# Day 2: CUDA Event Timing

**Focus:** Using `torch.cuda.Event` for accurate GPU timing

## Objectives
- Use CUDA events for ground-truth GPU timing
- Compare CPU wall-clock time vs GPU event time
- Understand why CUDA events are needed for accurate measurements

In [None]:
import torch
import time

assert torch.cuda.is_available(), "CUDA not available"

print(f"GPU: {torch.cuda.get_device_name(0)}")

## Experiment: CPU Time vs GPU Event Time

Compare `time.time()` with `torch.cuda.Event` timing.

In [None]:
N = 4096
A = torch.randn((N, N), device='cuda', dtype=torch.float16)
B = torch.randn((N, N), device='cuda', dtype=torch.float16)

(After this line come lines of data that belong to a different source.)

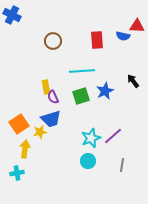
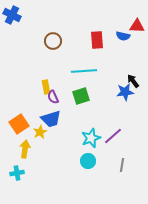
cyan line: moved 2 px right
blue star: moved 20 px right, 1 px down; rotated 18 degrees clockwise
yellow star: rotated 16 degrees counterclockwise
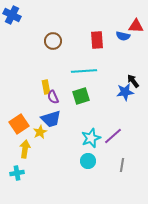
red triangle: moved 1 px left
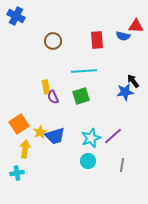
blue cross: moved 4 px right, 1 px down
blue trapezoid: moved 4 px right, 17 px down
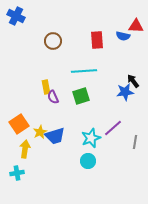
purple line: moved 8 px up
gray line: moved 13 px right, 23 px up
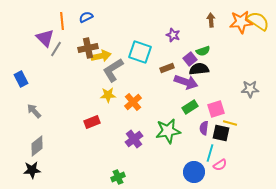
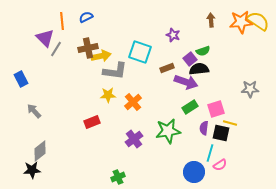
gray L-shape: moved 2 px right, 1 px down; rotated 140 degrees counterclockwise
gray diamond: moved 3 px right, 5 px down
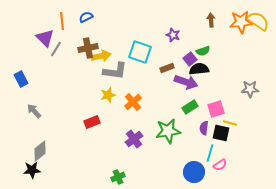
yellow star: rotated 14 degrees counterclockwise
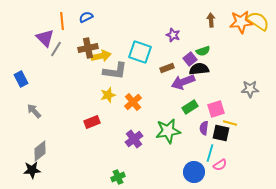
purple arrow: moved 3 px left; rotated 140 degrees clockwise
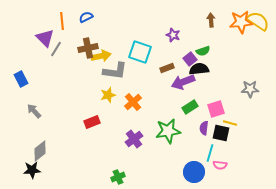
pink semicircle: rotated 40 degrees clockwise
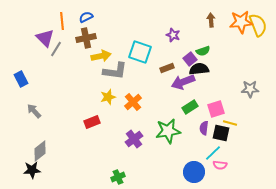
yellow semicircle: moved 4 px down; rotated 35 degrees clockwise
brown cross: moved 2 px left, 10 px up
yellow star: moved 2 px down
cyan line: moved 3 px right; rotated 30 degrees clockwise
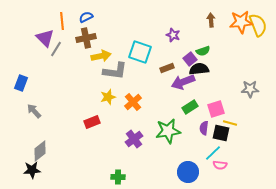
blue rectangle: moved 4 px down; rotated 49 degrees clockwise
blue circle: moved 6 px left
green cross: rotated 24 degrees clockwise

# CPU wall-clock time (with sync)
cpu_start = time.time()
C = A @ B
torch.cuda.synchronize()
cpu_time = (time.time() - cpu_start) * 1000  # ms

# GPU event time (ground truth)
start_event = torch.cuda.Event(enable_timing=True)
end_event = torch.cuda.Event(enable_timing=True)

start_event.record()
C = A @ B
end_event.record()
torch.cuda.synchronize()  # Wait for events to complete
gpu_time = start_event.elapsed_time(end_event)  # ms

print(f"CPU wall-clock time (with sync): {cpu_time:.3f} ms")
print(f"GPU event time:                  {gpu_time:.3f} ms")
print(f"Difference:                      {abs(cpu_time - gpu_time):.3f} ms")

## Multiple Iterations

Time multiple operations to get stable measurements.

In [None]:
WARMUP = 5
ITERS = 10

# Warmup
for _ in range(WARMUP):
    _ = A @ B
torch.cuda.synchronize()

# Timed iterations with events
start_event = torch.cuda.Event(enable_timing=True)
end_event = torch.cuda.Event(enable_timing=True)

start_event.record()
for _ in range(ITERS):
    _ = A @ B
end_event.record()
torch.cuda.synchronize()

avg_time = start_event.elapsed_time(end_event) / ITERS

print(f"Average GEMM time ({ITERS} iterations): {avg_time:.3f} ms")

## Key Observations

**Questions to answer:**
1. Why do CUDA events give more accurate GPU timing?
2. When would CPU time be misleading?
3. What overhead does `synchronize()` add?

_Record your observations here after running the experiments._